PORTLAND, Ore. -- In what turned out to be a heated contest, the Golden State Warriors held off the Portland Trail Blazers 113-111 on Sunday to extend their winning streak to three games. But that game was not the only spirited battle going on in Portland.

Ten miles away from the Moda Center, 500-plus protesters were at Portland International Airport demonstrating against President Donald Trump's recent executive order banning immigration from seven Muslim-majority countries. As soon as the order went into effect, refugees and immigrants from Iran, Iraq, Sudan, Syria, Libya, Yemen and Somalia were being detained and questioned. Dismayed by the President and the treatment of Muslim immigrants in the United States, protesters all across the country flocked to their local airports to show their support and demonstrate against the executive order.

And while the President's executive order is solely directed at seven Muslim-majority countries, it is disconcerting for many in the NBA community. Bucks rookie Thon Maker and Lakers veteran Luol Deng are natives of Sudan and the NBA had to reach out to the State Department to get clarification on their travel to games in Toronto and out of the country going forward.

"We have reached out to the State Department and are in the process of gathering information to understand how this executive order would apply to players in our league who are from one of the impacted countries," an NBA spokesman said. "The NBA is a global league, and we are proud to attract the very best players from around the world."

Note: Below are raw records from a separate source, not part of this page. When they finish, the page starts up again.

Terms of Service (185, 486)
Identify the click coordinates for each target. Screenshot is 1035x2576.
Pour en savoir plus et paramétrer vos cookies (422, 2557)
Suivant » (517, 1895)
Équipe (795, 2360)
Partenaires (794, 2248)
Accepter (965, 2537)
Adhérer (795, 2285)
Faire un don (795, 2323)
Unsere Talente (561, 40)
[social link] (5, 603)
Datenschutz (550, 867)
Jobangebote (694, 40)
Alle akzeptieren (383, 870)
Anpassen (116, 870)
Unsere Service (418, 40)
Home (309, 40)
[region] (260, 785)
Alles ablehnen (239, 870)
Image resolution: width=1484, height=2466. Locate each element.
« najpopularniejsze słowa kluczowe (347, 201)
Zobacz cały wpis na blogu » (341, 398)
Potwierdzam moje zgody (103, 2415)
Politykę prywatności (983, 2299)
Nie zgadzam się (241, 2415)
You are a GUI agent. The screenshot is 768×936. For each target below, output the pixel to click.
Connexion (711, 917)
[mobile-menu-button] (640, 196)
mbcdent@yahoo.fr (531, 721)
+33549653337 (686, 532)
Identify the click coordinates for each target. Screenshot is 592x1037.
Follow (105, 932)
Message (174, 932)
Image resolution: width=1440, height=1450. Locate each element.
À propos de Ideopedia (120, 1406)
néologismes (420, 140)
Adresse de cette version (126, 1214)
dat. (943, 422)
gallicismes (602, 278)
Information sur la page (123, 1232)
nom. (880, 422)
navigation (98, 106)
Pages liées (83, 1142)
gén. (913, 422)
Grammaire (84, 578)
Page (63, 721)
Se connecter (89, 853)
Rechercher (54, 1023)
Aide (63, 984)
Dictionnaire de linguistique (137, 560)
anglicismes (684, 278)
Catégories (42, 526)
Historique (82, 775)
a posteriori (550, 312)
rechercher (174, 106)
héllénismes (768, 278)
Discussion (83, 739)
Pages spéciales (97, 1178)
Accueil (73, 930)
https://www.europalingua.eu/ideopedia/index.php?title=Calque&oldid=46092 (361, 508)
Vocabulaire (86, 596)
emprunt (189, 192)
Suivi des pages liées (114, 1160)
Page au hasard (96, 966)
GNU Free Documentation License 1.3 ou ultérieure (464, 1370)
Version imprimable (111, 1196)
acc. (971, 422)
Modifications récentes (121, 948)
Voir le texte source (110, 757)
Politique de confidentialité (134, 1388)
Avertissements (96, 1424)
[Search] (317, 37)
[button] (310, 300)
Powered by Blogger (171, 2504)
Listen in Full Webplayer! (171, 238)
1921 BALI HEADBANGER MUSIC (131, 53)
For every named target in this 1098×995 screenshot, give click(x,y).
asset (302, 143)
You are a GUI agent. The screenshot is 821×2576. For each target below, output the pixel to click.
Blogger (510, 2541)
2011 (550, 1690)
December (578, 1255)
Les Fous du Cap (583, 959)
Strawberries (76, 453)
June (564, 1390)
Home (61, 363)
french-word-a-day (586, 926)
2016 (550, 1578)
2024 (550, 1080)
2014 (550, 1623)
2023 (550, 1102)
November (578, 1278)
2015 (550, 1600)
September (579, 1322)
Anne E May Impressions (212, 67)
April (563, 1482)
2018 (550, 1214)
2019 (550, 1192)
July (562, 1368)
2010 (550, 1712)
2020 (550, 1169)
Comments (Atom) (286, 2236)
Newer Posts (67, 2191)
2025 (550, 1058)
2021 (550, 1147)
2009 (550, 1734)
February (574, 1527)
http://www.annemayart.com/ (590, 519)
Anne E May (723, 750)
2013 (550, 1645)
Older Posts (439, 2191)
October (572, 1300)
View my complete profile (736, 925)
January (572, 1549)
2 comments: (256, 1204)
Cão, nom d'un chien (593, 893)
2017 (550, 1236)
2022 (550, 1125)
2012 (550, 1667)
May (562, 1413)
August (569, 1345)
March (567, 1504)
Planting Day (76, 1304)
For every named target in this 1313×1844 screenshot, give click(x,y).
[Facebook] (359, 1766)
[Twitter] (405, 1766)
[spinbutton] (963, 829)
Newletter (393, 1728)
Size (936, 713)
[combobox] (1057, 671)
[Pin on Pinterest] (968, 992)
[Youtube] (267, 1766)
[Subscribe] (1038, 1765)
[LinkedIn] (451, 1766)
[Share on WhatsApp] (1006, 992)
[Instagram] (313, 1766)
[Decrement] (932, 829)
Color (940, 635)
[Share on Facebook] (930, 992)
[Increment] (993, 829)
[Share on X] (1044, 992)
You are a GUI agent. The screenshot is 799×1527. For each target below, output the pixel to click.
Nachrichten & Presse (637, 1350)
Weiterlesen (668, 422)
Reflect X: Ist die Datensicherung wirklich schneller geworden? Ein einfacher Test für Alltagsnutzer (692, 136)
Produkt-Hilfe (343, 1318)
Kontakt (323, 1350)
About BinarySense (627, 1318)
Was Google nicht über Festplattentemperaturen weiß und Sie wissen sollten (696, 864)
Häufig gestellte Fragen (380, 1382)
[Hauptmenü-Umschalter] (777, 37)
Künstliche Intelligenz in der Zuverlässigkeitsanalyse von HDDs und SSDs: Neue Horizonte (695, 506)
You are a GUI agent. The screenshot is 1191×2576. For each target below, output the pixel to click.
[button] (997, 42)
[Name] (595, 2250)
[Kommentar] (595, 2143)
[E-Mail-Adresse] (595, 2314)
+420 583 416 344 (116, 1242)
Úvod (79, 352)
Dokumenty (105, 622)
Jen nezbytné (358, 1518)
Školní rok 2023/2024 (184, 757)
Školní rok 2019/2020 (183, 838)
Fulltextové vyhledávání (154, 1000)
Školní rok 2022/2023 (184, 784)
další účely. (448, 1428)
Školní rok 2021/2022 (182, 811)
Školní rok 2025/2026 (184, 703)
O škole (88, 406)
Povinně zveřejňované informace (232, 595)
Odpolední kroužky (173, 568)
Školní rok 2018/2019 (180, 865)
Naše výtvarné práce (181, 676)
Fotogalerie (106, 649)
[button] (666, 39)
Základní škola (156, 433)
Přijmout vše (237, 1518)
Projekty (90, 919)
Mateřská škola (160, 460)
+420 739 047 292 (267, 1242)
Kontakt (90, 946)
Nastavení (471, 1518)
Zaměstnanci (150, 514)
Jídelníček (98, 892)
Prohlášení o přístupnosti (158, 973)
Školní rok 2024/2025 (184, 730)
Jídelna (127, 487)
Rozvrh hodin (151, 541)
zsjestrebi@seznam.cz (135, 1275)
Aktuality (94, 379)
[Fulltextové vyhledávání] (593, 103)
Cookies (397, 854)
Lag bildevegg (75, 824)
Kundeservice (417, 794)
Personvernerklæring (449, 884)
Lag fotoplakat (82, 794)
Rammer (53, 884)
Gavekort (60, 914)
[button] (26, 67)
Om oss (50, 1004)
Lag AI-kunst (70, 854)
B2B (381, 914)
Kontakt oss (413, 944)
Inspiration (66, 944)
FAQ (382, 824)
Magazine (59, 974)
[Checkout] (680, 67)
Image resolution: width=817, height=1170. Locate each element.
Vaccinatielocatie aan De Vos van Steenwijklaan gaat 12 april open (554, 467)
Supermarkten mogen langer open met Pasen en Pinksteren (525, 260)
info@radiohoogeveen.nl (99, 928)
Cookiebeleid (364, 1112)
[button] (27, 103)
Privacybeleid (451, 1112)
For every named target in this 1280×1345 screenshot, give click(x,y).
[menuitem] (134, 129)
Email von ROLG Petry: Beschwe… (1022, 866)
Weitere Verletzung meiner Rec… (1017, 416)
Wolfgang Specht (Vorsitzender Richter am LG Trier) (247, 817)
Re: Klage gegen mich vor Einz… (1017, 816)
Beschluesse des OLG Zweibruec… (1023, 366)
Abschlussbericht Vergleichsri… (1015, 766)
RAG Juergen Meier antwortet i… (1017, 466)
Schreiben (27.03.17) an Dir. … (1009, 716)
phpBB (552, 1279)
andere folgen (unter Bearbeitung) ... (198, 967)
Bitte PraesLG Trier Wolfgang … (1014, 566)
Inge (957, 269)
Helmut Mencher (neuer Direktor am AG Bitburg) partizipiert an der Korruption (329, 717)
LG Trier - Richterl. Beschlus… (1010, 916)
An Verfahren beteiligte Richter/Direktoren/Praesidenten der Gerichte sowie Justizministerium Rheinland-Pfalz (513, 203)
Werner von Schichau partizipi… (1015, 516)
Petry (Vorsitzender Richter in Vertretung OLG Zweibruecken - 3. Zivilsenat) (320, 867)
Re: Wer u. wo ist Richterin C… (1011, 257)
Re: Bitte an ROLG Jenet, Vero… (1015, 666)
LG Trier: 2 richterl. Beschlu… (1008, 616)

The President's executive order especially troubled Warriors coach Steve Kerr, who was born in Lebanon and whose father was assassinated in an act of terrorism in 1984 in Beirut. After the game, he spoke at length about his views on the executive order.

"I would just say that as someone whose family member was a victim of terrorism, having lost my father," Kerr said, "if we're trying to combat terrorism by banishing people from coming to this country, by really going against the principles that this country is about and creating fear, it's the wrong way to go about it.

"If anything, we could be breeding anger and terror, so I'm completely against what's happening. I think it's shocking and a horrible idea, and I really feel for all the people who are affected. Families that are being torn apart, and I worry in the big picture what this means to the security of the world.

"It's going about it completely opposite. You want to solve terror, you want to solve crime, this is not the way to do it."

Kerr has spoken out about political issues in the past, much like one of his coaching mentors San Antonio Spurs coach Gregg Popovich, who has had strong words about President Trump several times this season. Popovich, who graduated from the Air Force Academy and was briefly stationed in Eastern Europe before his coaching career, also commented about the President's executive order and shared some of the same thoughts as Kerr.

"As you already know, I have lots of thoughts about what we've done to ourselves as a country and what we've allowed to happen," Popovich said via ESPN's Michael C. Wright. "But we'll see where this goes. Obviously the rollout today was Keystone Kops-like by any measure with objectivity. Whether you want to say it's good or bad is irrelevant. But it was Keystone Kops, and that's scary."